Are the following theories consistent? In each case, justify your answer.
(a) $\{\neg(x_1\doteq x_2)\text{, } \neg(x_2\doteq x_3) \text{, } \neg(x_1\doteq x_3)\}$
(b) $\{\exists x_1\exists x_2\exists x_3(\neg(x_1\doteq x_2)\land \neg(x_2\doteq x_3)\land \neg(x_1\doteq x_3))\}$
(c) $\{\forall x_1\forall x_2\forall x_3(\neg(x_1\doteq x_2)\land \neg(x_2\doteq x_3)\land \neg(x_1\doteq x_3))\}$
Solution:
Definition: A theory $\Gamma$ is called consistent if $\Gamma\nvdash\bot$. A theory $\Gamma$ is called inconsistent if $\Gamma\vdash\bot$
The only method I have learnt to derive is by natural deduction, but we have also learnt the completeness theorem which shortly states "$\varphi\vDash\psi\implies\varphi\vdash\psi$". My teacher said if we want to prove a theory is consistent then we just have to find a model, which is easy to see by using the soundness theorem $\varphi\vdash\bot\implies\varphi\vDash\bot$. We have also learnt that if we want to prove something is derivable then we can do this by applying the completeness theorem and show that the logical consequence must hold. But then my teacher said that if want to prove a theory is INCONSISTENT, we just have to derive false from some assumptions in the theory. But then I wonder why it isn't possible to use a similar argument in this case. Use some argument and conclude that this must always be false?
(b) is consistent. Acoording to (a), is this theory consistent? I mean, am I allowed to use this model as my example $\exists x_1\exists x_2\exists x_3(\neg(x_1\doteq x_2)\land \neg(x_2\doteq x_3)\land \neg(x_1\doteq x_3))$? That is, use $\exists$-signs?
So; my guess is that (c) is the only inconsistent theory among this. Haven't tried to derive false from this yet though. Hope someone can help me. Thanks :)
There are two main ways to prove that a theory is consistent:
i) Show a model that satisfies the theory.
ii) Show that every valid proof in the theory concludes something that is different from $\bot$.
Conversely, there are also two main ways to prove that a theory is inconsistent:
iii) Show that every structure in the language of the theory fails to be a model.
iv) Show a valid proof in the theory whose conclusion is $\bot$.
Among these, strategy (i) and (iv) are usually easier to carry out, because they only require you to exhibit one thing with particular properties. On the other hand for (ii) and (iii) you would need to argue about all possibilities for either proofs or structures -- or, in other words, you'd need to argue that something is impossible.

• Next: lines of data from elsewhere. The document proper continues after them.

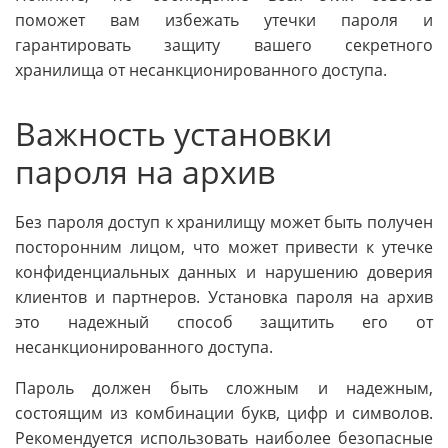
поможет вам избежать утечки пароля и
гарантировать защиту вашего секретного
хранилища от несанкционированного доступа.
Важность установки
пароля на архив
Без пароля доступ к хранилищу может быть получен
посторонним лицом, что может привести к утечке
конфиденциальных данных и нарушению доверия
клиентов и партнеров. Установка пароля на архив
это надежный способ защитить его от
несанкционированного доступа.
Пароль должен быть сложным и надежным,
состоящим из комбинации букв, цифр и символов.
Рекомендуется использовать наиболее безопасные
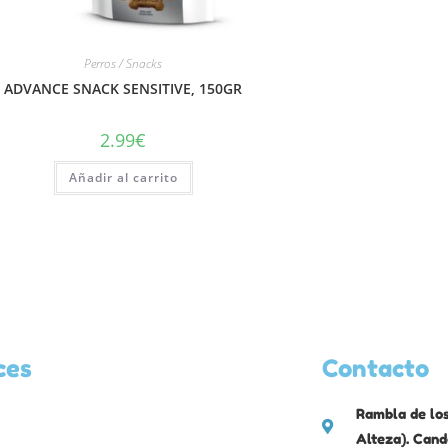
Perros / Snacks
ADVANCE SNACK SENSITIVE, 150GR
2.99
€
Añadir al carrito
ces
Contacto
Rambla de los
Alteza). Cand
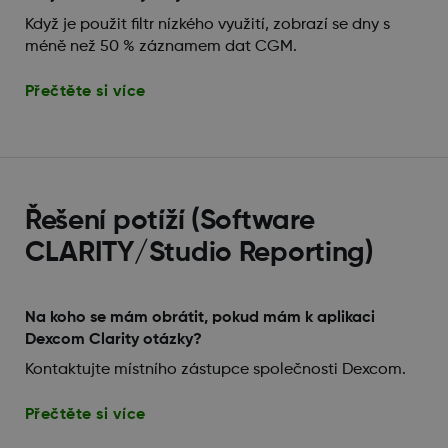
Když je použit filtr nízkého využití, zobrazí se dny s
méně než 50 % záznamem dat CGM.
Přečtěte si více
Řešení potíží (Software
CLARITY/Studio Reporting)
Na koho se mám obrátit, pokud mám k aplikaci
Dexcom Clarity otázky?
Kontaktujte místního zástupce společnosti Dexcom.
Přečtěte si více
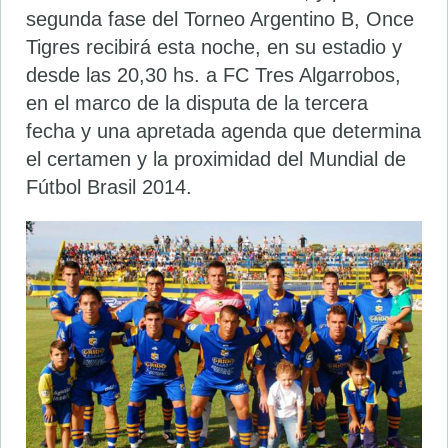
segunda fase del Torneo Argentino B, Once
Tigres recibirá esta noche, en su estadio y
desde las 20,30 hs. a FC Tres Algarrobos,
en el marco de la disputa de la tercera
fecha y una apretada agenda que determina
el certamen y la proximidad del Mundial de
Fútbol Brasil 2014.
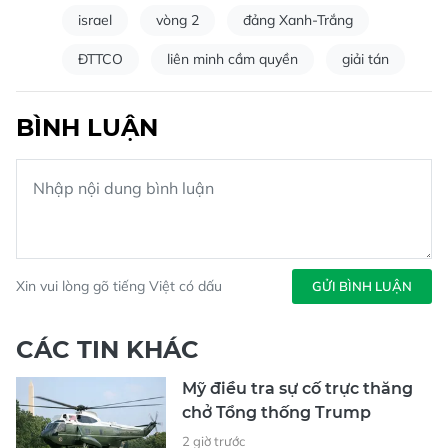
israel
vòng 2
đảng Xanh-Trắng
ĐTTCO
liên minh cầm quyền
giải tán
BÌNH LUẬN
Xin vui lòng gõ tiếng Việt có dấu
GỬI BÌNH LUẬN
CÁC TIN KHÁC
Mỹ điều tra sự cố trực thăng
chở Tổng thống Trump
2 giờ trước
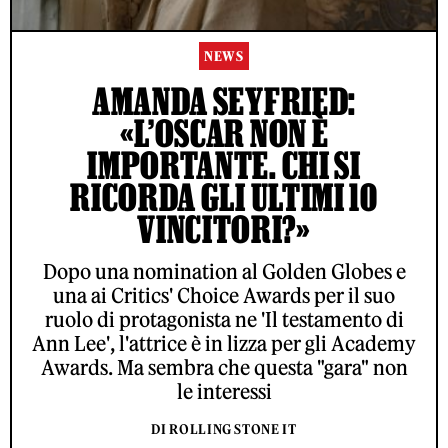
NEWS
AMANDA SEYFRIED:
«L’OSCAR NON È
IMPORTANTE. CHI SI
RICORDA GLI ULTIMI 10
VINCITORI?»
Dopo una nomination al Golden Globes e
una ai Critics' Choice Awards per il suo
ruolo di protagonista ne 'Il testamento di
Ann Lee', l'attrice è in lizza per gli Academy
Awards. Ma sembra che questa "gara" non
le interessi
DI ROLLING STONE IT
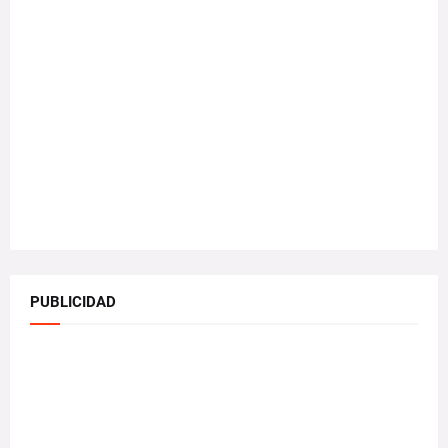
PUBLICIDAD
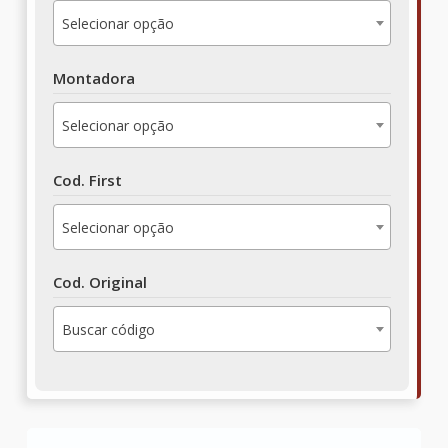
Selecionar opção
Montadora
Selecionar opção
Cod. First
Selecionar opção
Cod. Original
Buscar código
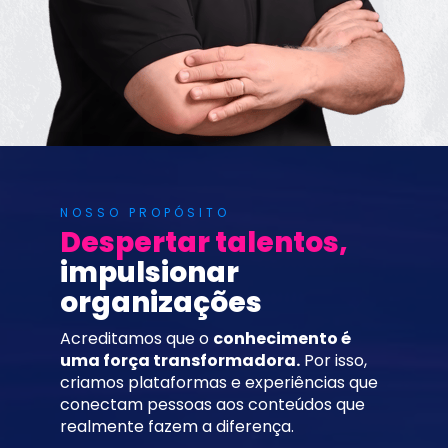
NOSSO PROPÓSITO
Despertar talentos, 
impulsionar 
organizações
Acreditamos que o 
conhecimento é 
uma força transformadora.
 Por isso, 
criamos plataformas e experiências que 
conectam pessoas aos conteúdos que 
realmente fazem a diferença.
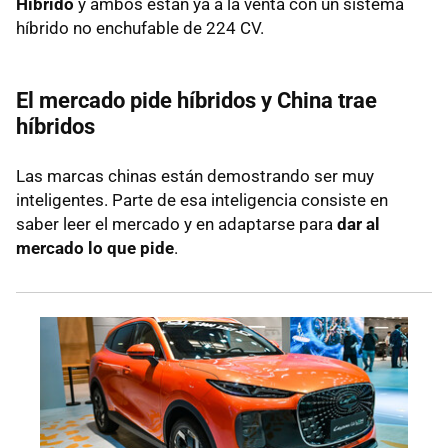
Híbrido
y ambos están ya a la venta con un sistema
híbrido no enchufable de 224 CV.
El mercado pide híbridos y China trae
híbridos
Las marcas chinas están demostrando ser muy
inteligentes. Parte de esa inteligencia consiste en
saber leer el mercado y en adaptarse para
dar al
mercado lo que pide
.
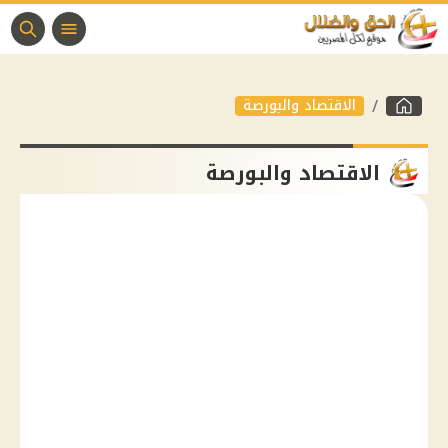
الاقتصاد والبورصة
الاقتصاد والبورصة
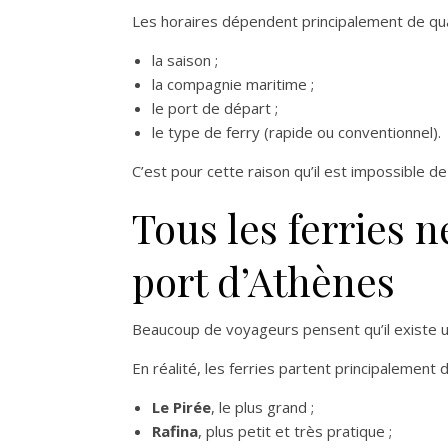
Les horaires dépendent principalement de qu
la saison ;
la compagnie maritime ;
le port de départ ;
le type de ferry (rapide ou conventionnel).
C’est pour cette raison qu’il est impossible de
Tous les ferries
port d’Athènes
Beaucoup de voyageurs pensent qu’il existe u
En réalité, les ferries partent principalement d
Le Pirée
, le plus grand ;
Rafina
, plus petit et très pratique ;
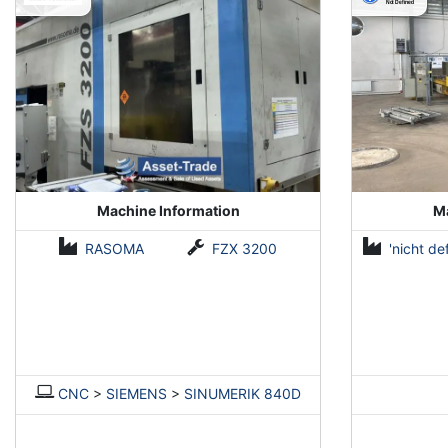
Machine Information
Ma
RASOMA
FZX 3200
'nicht def
CNC
>
SIEMENS
>
SINUMERIK 840D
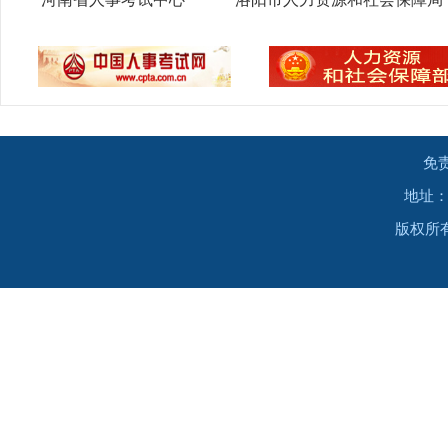
免
地址：
版权所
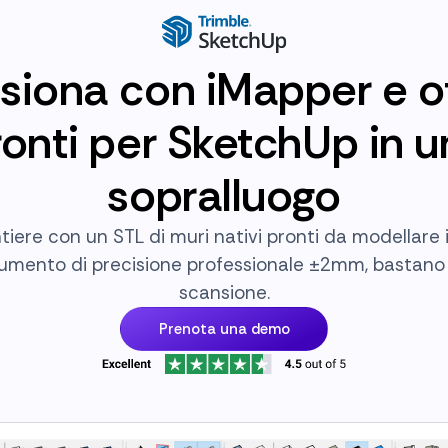
siona con iMapper e ot
pronti per SketchUp in u
sopralluogo
ntiere con un STL di muri nativi pronti da modellare 
umento di precisione professionale ±2mm, bastano 
scansione.
Prenota una demo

It is easier to prove that something is possible (just doing it constitutes a proof) than to argue that something is impossible (you would need to convince the reader that your argument works in all kinds of corner cases).
Therefore (i) and (iv) are usually the preferred ways to do this kind of proofs. Of course it might be that for a particular theory you can see a straightforward way of arguing (ii) or (iii), and in that case it is entirely valid to do so.